光市事件の弁護士つるし上げと歴史修正主義批判が一見近く見える件

てなことをうっかり思ってしまった。
被告側弁護士たちは次のように述べる。「被告人が冤罪を被る、また有罪だとしても不当に重い罪を着せられるということはあってはならない。そのために、刑事裁判における弁護というものはある。殺人罪傷害致死罪かは重要である。」それに対して、自称「一般人」たちは次のように述べる。「とりあえず二人殺したことに違いは無い。殺意の有無などそんなの関係ねえ。オーシャンパシフィックピース」無論、後者は刑事裁判の意義を全く理解していない暴論ではあるのだが、これを次のように置き換えるとどうなるか。「南京で日本は20万人も殺していない。せいぜい2万人だ。南京事件があったとしても、20万人と2万人ではやはり異なる。数の問題は重要だ」「数の問題ではない。虐殺をしたという事実こそが問題なのだ」
両者の論理は同じではないだろうか。いや、同じではないんだが。ただ、何でこんなこと言い出したかというと、過去ログ読み返していて、http://d.hatena.ne.jp/hokusyu/20060307のコメント欄見てちょっとどきどきしたから。

しかし、刑罰はその程度によって異なるべきだということだと思うのです。もし犯罪者が不当に重い刑罰を科される、あるいは科されようとしたら、それについては声を上げるべきではないかということでしょう。

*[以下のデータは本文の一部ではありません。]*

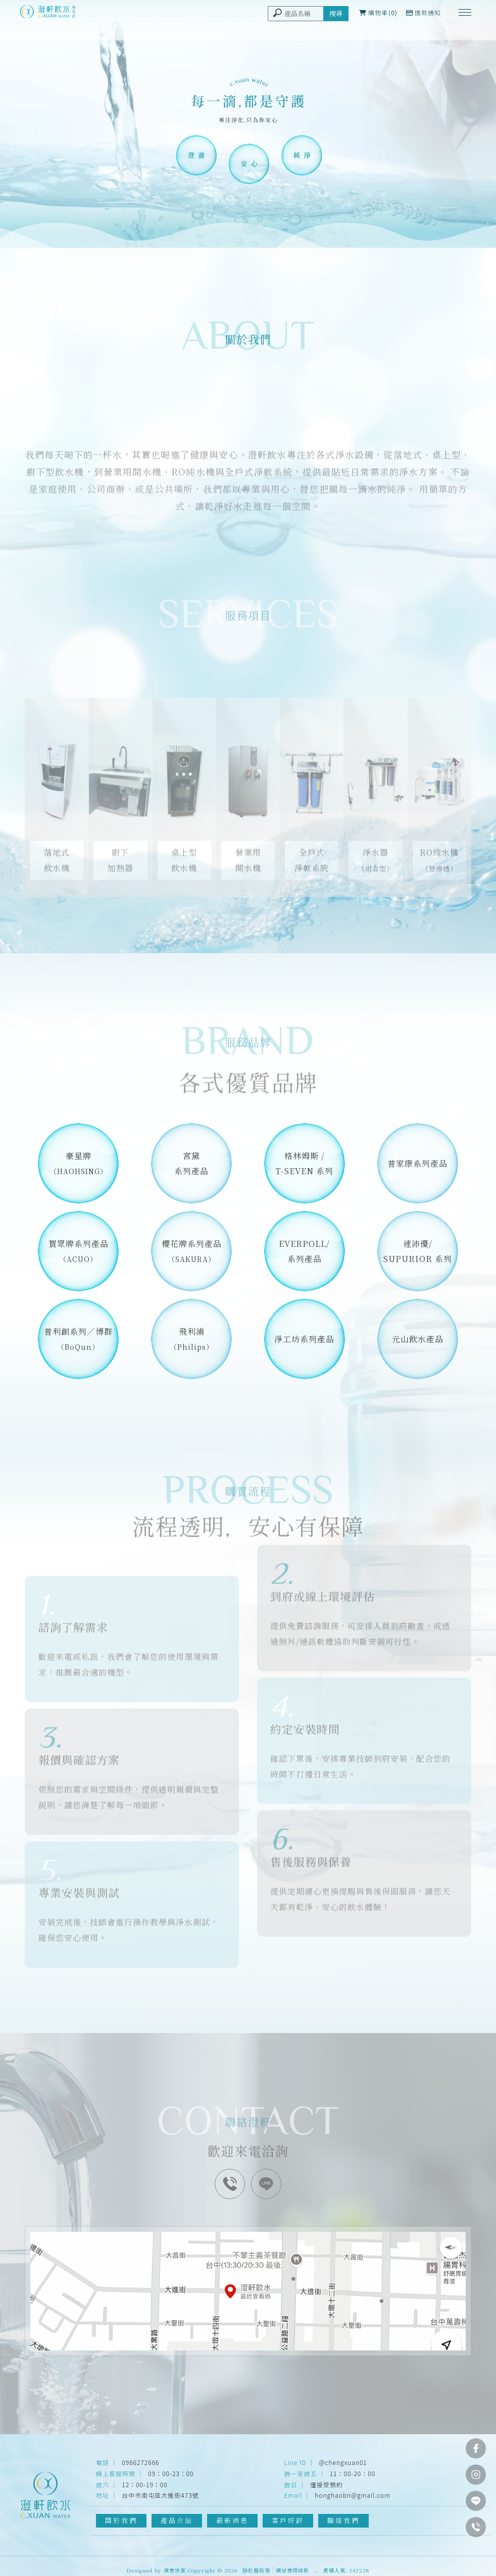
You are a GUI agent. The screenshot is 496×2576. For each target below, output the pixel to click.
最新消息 (232, 2520)
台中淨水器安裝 (200, 2531)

「不当に重い刑罰」の「不当」って、どうやって決めるんですか?虐殺したのは事実なんだから、結局は、他の事件との比較で量刑の妥当性を決めるわけでしょう。それって相対主義以外の何者でもないんですが。

文脈無視して読むといかにもアレっぽいわ。
ていうか、「同じじゃない」でいいよね?面倒だから論証はしないけど。
とはいえ、「お前は被害者に寄り添っていないんじゃないか」という批判に反駁しつつ、刑事裁判において手続的正義を貫くことの正当性を説得力ある方法で、しかも「いっぱんじん」様たちに「分かりやすく」説明するのは相当困難ではないかと思った。
まあ、別に歴史修正主義者で弁護団を批判する橋下みたいな人に対しては、「お前南京とかのときは刑事裁判なみの厳格性要求するけど当の刑事裁判については手続きとかどうでもいいことにするのな」って言えばいいと思うが、それはそれで不誠実なので。